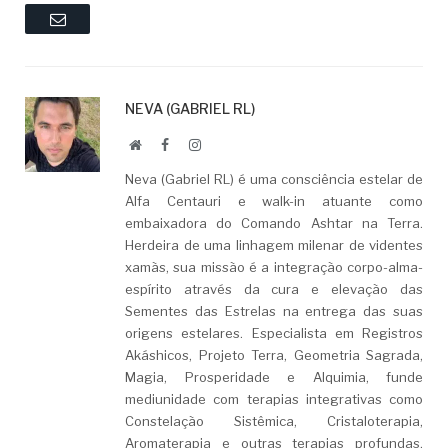
Email
NEVA (GABRIEL RL)
Website
Facebook
LinkedIn
Neva (Gabriel RL) é uma consciência estelar de
Alfa Centauri e walk-in atuante como
embaixadora do Comando Ashtar na Terra.
Herdeira de uma linhagem milenar de videntes
xamãs, sua missão é a integração corpo-alma-
espírito através da cura e elevação das
Sementes das Estrelas na entrega das suas
origens estelares. Especialista em Registros
Akáshicos, Projeto Terra, Geometria Sagrada,
Magia, Prosperidade e Alquimia, funde
mediunidade com terapias integrativas como
Constelação Sistêmica, Cristaloterapia,
Aromaterapia e outras terapias profundas.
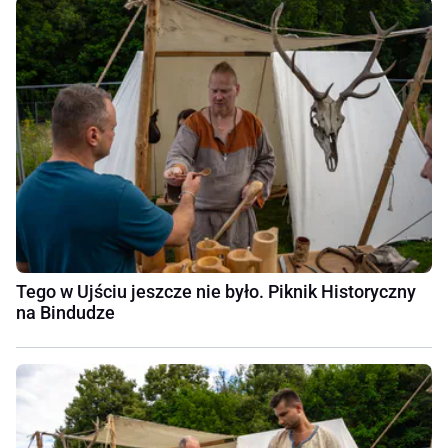
Tego w Ujściu jeszcze nie było. Piknik Historyczny
na Bindudze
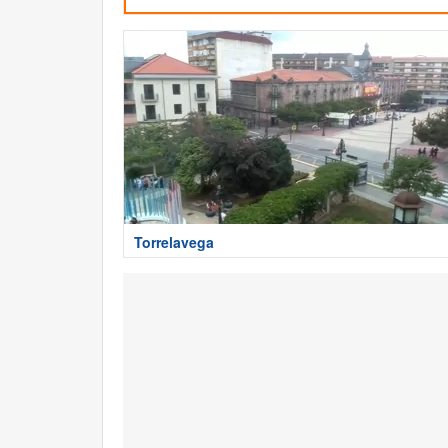
Torrelavega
━━━━
### EXERCISE BRIEF:
Without the pictures, print the whole listing exactly as given.

### OUTPUT BELOW:
Email
NEVA (GABRIEL RL)
Website
Facebook
LinkedIn
Neva (Gabriel RL) é uma consciência estelar de
Alfa Centauri e walk-in atuante como
embaixadora do Comando Ashtar na Terra.
Herdeira de uma linhagem milenar de videntes
xamãs, sua missão é a integração corpo-alma-
espírito através da cura e elevação das
Sementes das Estrelas na entrega das suas
origens estelares. Especialista em Registros
Akáshicos, Projeto Terra, Geometria Sagrada,
Magia, Prosperidade e Alquimia, funde
mediunidade com terapias integrativas como
Constelação Sistêmica, Cristaloterapia,
Aromaterapia e outras terapias profundas.
Tego w Ujściu jeszcze nie było. Piknik Historyczny
na Bindudze
Torrelavega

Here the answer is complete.